Golang UTF8 RuneCount
func RuneCount(b []byte) int
Golang UTF8 RuneCount function returns the number of runes in an array of bytes.
Example:
func main() {
b := []byte("Hello, दुनिया") // World in Hindi
fmt.Println(b)
fmt.Println("bytes =", len(b))
fmt.Println("runes =", utf8.RuneCount(b))
}
Output:
[72 101 108 108 111 44 32 224 164 166 224 165 129 224 164 168 224 164 191 224 164 175 224 164 190]bytes = 25
runes = 13
In the output, the bytes array contains 25 elements but there are only a few when we look at it.
The byte array, from 72 to 32 it contains the “Hello,” String and after that contains the byte for UTF8 Encoded string.
The reason why the string splits into a long byte array as each character takes 3 bytes to encode.
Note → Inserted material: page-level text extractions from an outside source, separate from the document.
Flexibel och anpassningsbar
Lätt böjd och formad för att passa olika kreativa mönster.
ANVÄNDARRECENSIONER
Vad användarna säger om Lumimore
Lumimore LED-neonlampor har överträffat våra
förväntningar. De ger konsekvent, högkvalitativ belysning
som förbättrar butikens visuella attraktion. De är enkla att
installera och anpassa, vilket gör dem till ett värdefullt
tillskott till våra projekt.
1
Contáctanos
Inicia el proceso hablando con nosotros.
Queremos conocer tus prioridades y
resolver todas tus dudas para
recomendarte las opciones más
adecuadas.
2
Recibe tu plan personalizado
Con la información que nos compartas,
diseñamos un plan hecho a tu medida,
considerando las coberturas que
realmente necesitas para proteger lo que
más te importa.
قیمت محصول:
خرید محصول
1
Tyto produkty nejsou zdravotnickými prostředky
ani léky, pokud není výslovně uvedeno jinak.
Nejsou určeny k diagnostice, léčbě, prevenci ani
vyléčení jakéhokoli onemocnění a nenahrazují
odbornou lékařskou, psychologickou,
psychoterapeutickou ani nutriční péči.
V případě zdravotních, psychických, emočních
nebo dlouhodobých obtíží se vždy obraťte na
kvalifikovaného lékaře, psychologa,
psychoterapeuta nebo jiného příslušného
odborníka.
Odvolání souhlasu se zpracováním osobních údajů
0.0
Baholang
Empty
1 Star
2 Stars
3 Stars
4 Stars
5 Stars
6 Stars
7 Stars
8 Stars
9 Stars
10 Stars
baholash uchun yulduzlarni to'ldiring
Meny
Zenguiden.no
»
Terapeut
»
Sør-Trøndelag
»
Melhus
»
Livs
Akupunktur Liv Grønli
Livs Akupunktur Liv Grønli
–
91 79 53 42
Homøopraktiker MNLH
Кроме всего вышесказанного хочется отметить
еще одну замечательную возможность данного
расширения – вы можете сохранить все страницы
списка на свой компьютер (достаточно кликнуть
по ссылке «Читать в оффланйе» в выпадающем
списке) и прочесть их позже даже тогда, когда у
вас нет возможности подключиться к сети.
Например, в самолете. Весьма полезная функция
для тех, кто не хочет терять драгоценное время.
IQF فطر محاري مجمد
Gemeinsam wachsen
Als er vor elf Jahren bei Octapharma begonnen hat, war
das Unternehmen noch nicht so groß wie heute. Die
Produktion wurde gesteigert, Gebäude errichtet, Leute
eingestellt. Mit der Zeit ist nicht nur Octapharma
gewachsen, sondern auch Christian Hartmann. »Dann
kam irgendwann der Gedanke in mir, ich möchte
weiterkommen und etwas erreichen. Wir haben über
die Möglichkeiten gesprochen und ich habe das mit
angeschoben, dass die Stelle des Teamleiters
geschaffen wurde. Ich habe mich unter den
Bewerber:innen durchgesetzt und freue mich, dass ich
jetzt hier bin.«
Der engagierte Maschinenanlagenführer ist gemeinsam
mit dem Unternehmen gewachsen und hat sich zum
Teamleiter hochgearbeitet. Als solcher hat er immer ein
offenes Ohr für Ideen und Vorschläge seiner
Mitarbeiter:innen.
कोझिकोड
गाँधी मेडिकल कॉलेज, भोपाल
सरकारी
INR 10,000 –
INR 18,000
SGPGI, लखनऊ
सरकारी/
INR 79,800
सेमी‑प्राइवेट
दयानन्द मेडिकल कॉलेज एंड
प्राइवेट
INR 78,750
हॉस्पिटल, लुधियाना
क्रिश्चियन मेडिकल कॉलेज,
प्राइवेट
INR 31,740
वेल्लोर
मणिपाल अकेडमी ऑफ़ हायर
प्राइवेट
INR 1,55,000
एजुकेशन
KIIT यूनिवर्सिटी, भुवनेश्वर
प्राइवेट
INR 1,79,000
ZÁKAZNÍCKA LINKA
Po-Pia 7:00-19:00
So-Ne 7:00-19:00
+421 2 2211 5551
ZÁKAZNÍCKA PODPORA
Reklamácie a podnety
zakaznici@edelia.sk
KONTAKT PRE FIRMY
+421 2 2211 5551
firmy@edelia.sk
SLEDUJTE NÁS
Golang UTF8 RuneCountInString
func RuneCountInString(s string) (n int)
Golang UTF8 RuneCountInString function is like RuneCount but its input is a string.
Golang UTF8 Valid
func Valid(b []byte) bool
Golang UTF8 Valid function returns a boolean value true if the byte array consists entirely of valid UTF-8-encoded runes, else false.
func main() {
valid := []byte("Hello, दुनिया") // World in Hindi
invalid := []byte{0xff, 0xfe, 0xfd}
fmt.Println(utf8.Valid(valid))
fmt.Println(utf8.Valid(invalid))
}
Output:
true
false
ValidRune and ValidString work the same as the Valid function. The only difference is in the input section, the ValidRune take rune as input and the ValidString takes a string value as input.
Hope you like it!
Also, read Why Golang is called the future of Server-side language?
Learn more about Golang UTF8 Package from the official Documentation.
Hi,
Shouldn’t be a code replaced in a line “for len(b) > 0 {” as a “for len(str) > 0 { “?